Introduction This paper presents a semi-supervised model for Aspect-Based Sentiment Analysis (ABSA), aiming to detect both explicit and implicit sentiments from online reviews in SemEval datasets and Amazon.

Main Problem The main problem is the inability of traditional supervised models to effectively detect sentiments, especially implicit sentiments, in different domains due to the lack of sufficient labeled data. The authors propose a semi-supervised approach to overcome these challenges by combining unsupervised pre-training and minimal labeled data.

Illustrative Example Sentence: "The vacuum cleaner is very quiet." Aspect: "device noise" Sentiment: positive (depending on the context this feature would be negative for a speakerphone).

Input A sentence and an aspect category.

Output The detected sentiment (positive, negative, or neutral)

Motivation The authors were motivated by the challenge of detecting implicit sentiments in multi-domain reviews with limited labeled data. Traditional supervised models require large datasets, and the authors aimed to develop a more efficient method that can work with small amounts of labeled data.

Related works and their gaps The paper addresses the gap where previous models, especially, supervised ones, require large amounts of labeled data to function effectively. It also fills the need for models capable of implicit sentiment detection and domain adaptation.

Contribution of this paper The main contributions include: Proposing a semi-supervised aspect sentiment detection model based on the aspect-embedded attentional encoder-decoder (AE-AED) architecture.
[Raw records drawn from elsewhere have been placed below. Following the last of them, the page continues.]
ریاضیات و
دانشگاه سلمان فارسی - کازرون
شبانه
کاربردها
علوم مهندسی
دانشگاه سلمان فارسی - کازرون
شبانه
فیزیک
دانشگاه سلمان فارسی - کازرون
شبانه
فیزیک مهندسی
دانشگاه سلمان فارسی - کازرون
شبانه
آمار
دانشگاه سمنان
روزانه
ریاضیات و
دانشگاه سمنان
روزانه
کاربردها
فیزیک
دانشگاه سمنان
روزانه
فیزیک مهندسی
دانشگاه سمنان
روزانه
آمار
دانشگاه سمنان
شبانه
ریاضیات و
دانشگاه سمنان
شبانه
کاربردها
Demonstrating how the model can detect implicit sentiments with limited labeled data across multiple domains and outperforms the existing baselines.

Proposed methods Not included

Experiments Datasets: Semeval datasets (14, 15) and Amazon. Two phases of 1) unsupervised (on Semeval datasets and Amazon) and 2) semi-supervised models

Implementation Not mentioned

Gaps this work The reliance on Word2Vec embeddings and pre-trained models may limit the performance of this research. These embeddings may struggle to capture new trends within a domain or different ways of expressing sentiment across diverse domains. Additionally, the dataset used is restricted to a limited number of domains, which could impact the generalizability of the model. It is unclear how effectively this model would perform on low-resource datasets, where data scarcity poses a significant challenge.